Excellent shots Eric!


----------



## evangilder (Apr 21, 2013)

Cheers G.


----------



## Trebor (Apr 21, 2013)

I'd love to go there, one day. if I were to be the sole winner of a major lottery jackpot, the first thing I'd do is call up the head honco of this place and ask him a single question: "what would it take to purchase your C-69 Constellation?"


----------



## evangilder (Apr 21, 2013)

Another favorite.


----------



## evangilder (Apr 21, 2013)

I kinda like the TWA marked Connie too, Robert. With three of them there, it's neat to see that many in one place.


----------



## vikingBerserker (Apr 21, 2013)

The B-58 Hustler, it even looks like it is going mach 2.5 just sitting there!


----------



## nuuumannn (Apr 21, 2013)

Fantastic shots Eric. Viking, no worries and you're right about the B-58... maaaaan, cool plane.

The 'Harrier' isn't actually a Harrier, strictly speaking its a Kestrel, still based on the P.1127 research aircraft, but the Kestrel came before the Harrier and was a test bed for a NATO VTOL tactical strike aircraft requirement never fulfilled. Six Kestrels were sent to the USA; you can see the remnants of BuAer No 64-18264 on the fin and despite wearing USAF lettering was allocated to the US Navy and was designated XV-6A, although the USAF did examine it and test fly it - hence the lettering. It's quite a rare airframe, although NASA has one preserved somewhere.


----------



## Trebor (Apr 22, 2013)

evangilder said:


> I kinda like the TWA marked Connie too, Robert. With three of them there, it's neat to see that many in one place.
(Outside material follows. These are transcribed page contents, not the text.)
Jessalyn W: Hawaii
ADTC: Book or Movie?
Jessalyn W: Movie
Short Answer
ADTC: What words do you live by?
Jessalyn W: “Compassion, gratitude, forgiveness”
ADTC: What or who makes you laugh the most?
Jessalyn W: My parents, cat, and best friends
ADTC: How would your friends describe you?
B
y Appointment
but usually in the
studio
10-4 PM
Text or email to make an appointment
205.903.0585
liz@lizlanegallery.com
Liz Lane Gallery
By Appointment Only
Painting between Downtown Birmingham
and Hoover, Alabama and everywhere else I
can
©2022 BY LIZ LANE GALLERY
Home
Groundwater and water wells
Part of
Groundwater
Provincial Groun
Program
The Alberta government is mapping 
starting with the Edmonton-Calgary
 not a sexier transport plane than the Connie. and that TWA connie is the only surviving C-69 in the world


----------



## evangilder (Apr 22, 2013)

nuuumannn said:


> Fantastic shots Eric. Viking, no worries and you're right about the B-58... maaaaan, cool plane.
> 
> The 'Harrier' isn't actually a Harrier, strictly speaking its a Kestrel, still based on the P.1127 research aircraft, but the Kestrel came before the Harrier and was a test bed for a NATO VTOL tactical strike aircraft requirement never fulfilled. Six Kestrels were sent to the USA; you can see the remnants of BuAer No 64-18264 on the fin and despite wearing USAF lettering was allocated to the US Navy and was designated XV-6A, although the USAF did examine it and test fly it - hence the lettering. It's quite a rare airframe, although NASA has one preserved somewhere.
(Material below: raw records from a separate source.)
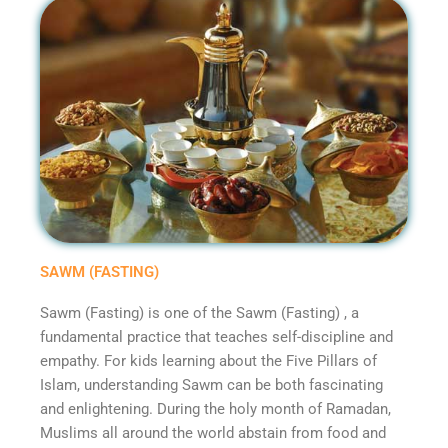
SAWM (FASTING)
Sawm (Fasting) is one of the Sawm (Fasting) , a
fundamental practice that teaches self-discipline and
empathy. For kids learning about the Five Pillars of
Islam, understanding Sawm can be both fascinating
and enlightening. During the holy month of Ramadan,
Muslims all around the world abstain from food and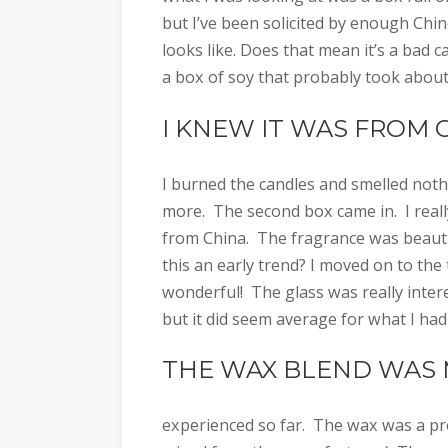
but I’ve been solicited by enough Ch
looks like. Does that mean it’s a bad c
a box of soy that probably took about
I KNEW IT WAS FROM 
I burned the candles and smelled noth
more. The second box came in. I really
from China. The fragrance was beautifu
this an early trend? I moved on to th
wonderful! The glass was really inter
but it did seem average for what I had
THE WAX BLEND WAS
experienced so far. The wax was a pre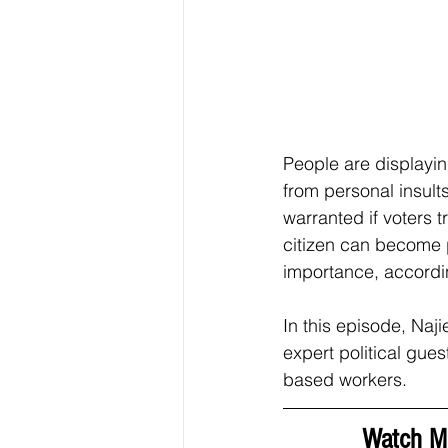
People are displayin
from personal insults
warranted if voters 
citizen can become p
importance, accordi
In this episode, Naj
expert political gues
based workers.  
Watch Mi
Great info, Numan. Since it was in the non-public area, there was no signage. You can see it's a work in progress, but a unique bird.


----------



## nuuumannn (Apr 22, 2013)

No worries Eric, will be neat to see once they've finished putting it together. You always find really interesting stuff in the non-public areas at museums.


----------



## evangilder (Apr 23, 2013)

True, and there is interesting stuff everywhere at this one! Seeing the T-38 in ATC colors was awesome for me, as this was the airplane that I always associated with the USAF. I remember the Thunderbirds flying these at one time.


----------



## evangilder (Apr 23, 2013)

And here is an early Thunderbird aircraft, the F-84F Thunderstreak.


----------



## nuuumannn (Apr 25, 2013)

Nice. Which was the nicer looking F-84, that one or the one with straight wings and the early fin? There's one just visible to the right of the F-84.


----------



## N4521U (Apr 25, 2013)

Wunderfulllll pictures. 
I do miss this about the States.


----------